New York City is home to two of the world's most prestigious liberal arts universities. The Big Apple is rivaled by Silicon Valley, and on some levels Boston, as a home base for internet and other technology firms. However, New York lacks a major science and technology university. Big names such as Cornell University and Stanford University are competing to open a tech campus on the East River... and, well, New York needs it.

Mayor Michael Bloomberg's administration has been vocal about their desire to bring a world-class applied science school to New York City. The media-titan-turned-mayor is accepting proposals for an applied science campus to be built on city land; submissions are due on Friday, October 28. A who's-who of local and national names are hoping NYC will give them the contract--Stanford University, Cornell University, Columbia University and New York University are all involved in the process.

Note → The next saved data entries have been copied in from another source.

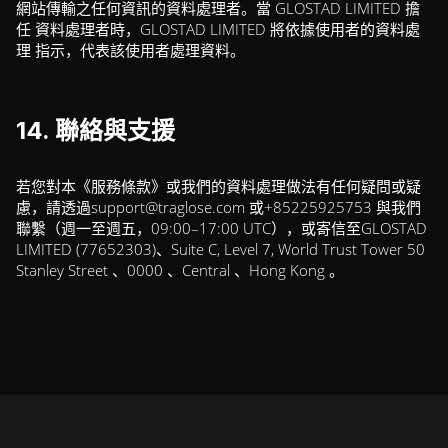
網站傳輸之任何資訊的資料處理者。當 GLOSTAD LIMITED 擔
任 資料處理者時，GLOSTAD LIMITED 將依據使用者的資料處
理 指示，代表該使用者處理資料。
14. 聯絡與支援
若您對本《服務條款》或我們的資料處理做法有任何疑問或疑
慮，請透過
support@traglose.com
或+85225925753 與我們
聯繫（週一至週五，09:00–17:00 UTC），或寄信至GLOSTAD
LIMITED (77652303)、Suite C, Level 7, World Trust Tower 50
Stanley Street 、0000 、Central 、Hong Kong 。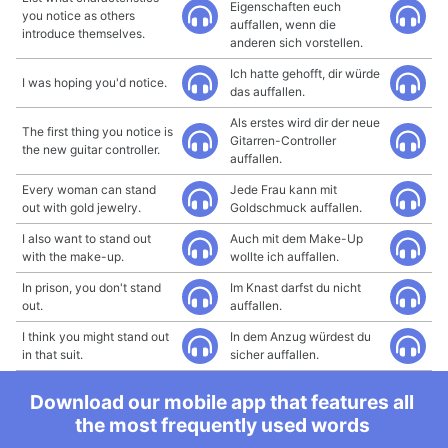
Eigenschaften euch
you notice as others
auffallen, wenn die
introduce themselves.
anderen sich vorstellen.
Ich hatte gehofft, dir würde
I was hoping you'd notice.
das auffallen.
Als erstes wird dir der neue
The first thing you notice is
Gitarren-Controller
the new guitar controller.
auffallen.
Every woman can stand
Jede Frau kann mit
out with gold jewelry.
Goldschmuck auffallen.
I also want to stand out
Auch mit dem Make-Up
with the make-up.
wollte ich auffallen.
In prison, you don't stand
Im Knast darfst du nicht
out.
auffallen.
I think you might stand out
In dem Anzug würdest du
in that suit.
sicher auffallen.
Download our mobile app that features all
the most frequently used words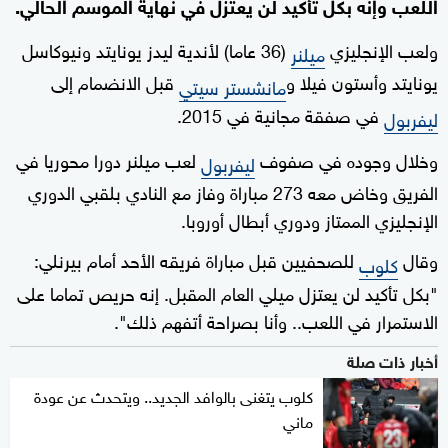
اللعب وإنه بكل تأكيد لن يعتزل في نهاية الموسم الحالي.
ولعب الإنجليزي
(36 عاما) لأندية ليدز يونايتد ونيوكاسل
ميلنر
يونايتد وأستون فيلا و
قبل الانضمام إلى
مانشستر سيتي
في صفقة مجانية في 2015.
ليفربول
وخلال وجوده في صفوف
لعب ميلنر دورا محوريا في
ليفربول
الفريق وخاض معه 273 مباراة وفاز مع النادي بلقبي الدوري
الإنجليزي الممتاز ودوري أبطال أوروبا.
وقال
للصحفيين قبل مباراة فريقه الأحد أمام بيرنلي:
كلوب
"بكل تأكيد لن يعتزل ميلي العام المقبل. إنه حريص تماما على
الاستمرار في اللعب.. وأنا بصراحة أتفهم ذلك".
أخبار ذات صلة
كلوب يتغنى بالوافد الجديد.. ويتحدث عن عودة
ماني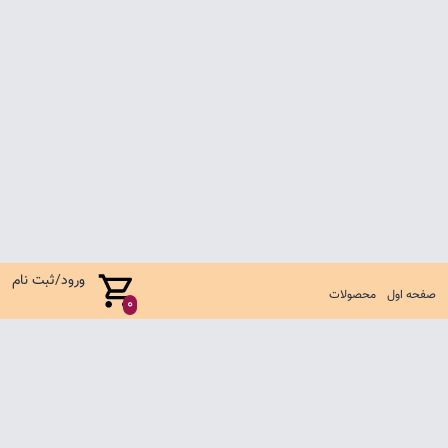
ورود/ثبت نام
صفحه اول
محصولات
0
صفحه اول
شرایط تعویض و مرجوع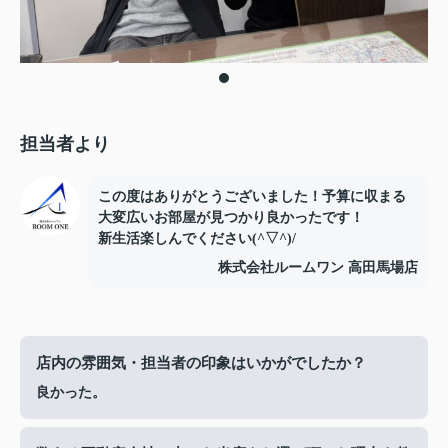
担当者より
この度はありがとうございました！予算に収まる
大変広いお部屋が見つかり良かったです！
新生活楽しんでください(^▽^)/
株式会社ルームワン 高田馬場店
店内の雰囲気・担当者の印象はいかがでしたか？
良かった。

Columbia University and New York University are both A-list liberal arts institutions with robust science and technology programs. The City University of New York network and the many smaller higher learning institutions throughout the city also provide a roster of new local talent for Silicon Alley. But for all that, there's a problem in the mind of many proud New Yorkers--there's no local tech equivalent to MIT, Stanford or Caltech.

Even though NYU and Columbia have no lack of computer science and artificial intelligence geniuses, they tend to work on purely academic projects rather than creating startup hubs similar to Silicon Valley or Boston's Route 128.

A quick look at Silicon Alley shows that New York's big tech names are all intimately connected to the city's pre-existing industries: finance, media, fashion and advertising. To use just a few examples, microblogging giant Tumblr and first-wave survivors IAC and AOL all rely on the media industry. The city is also full of internet startups catering to Wall Street and the finance crowd. However, the five boroughs lack a significant presence in fields ranging from biotechnology to robotics to mobile communications.

Part of this problem is geographic. New York City--even the outer boroughs--lack the expansive space needed to build horizontal corporate campuses and testing facilities found throughout the rest of America. Eastern Queens and Staten Island are the only in-city areas with that kind of space, but a tangled list of local political concerns make building there quixotic. Any company that needs a large campus for testing and research can simply look to New Jersey, Long Island, upstate New York or Connecticut.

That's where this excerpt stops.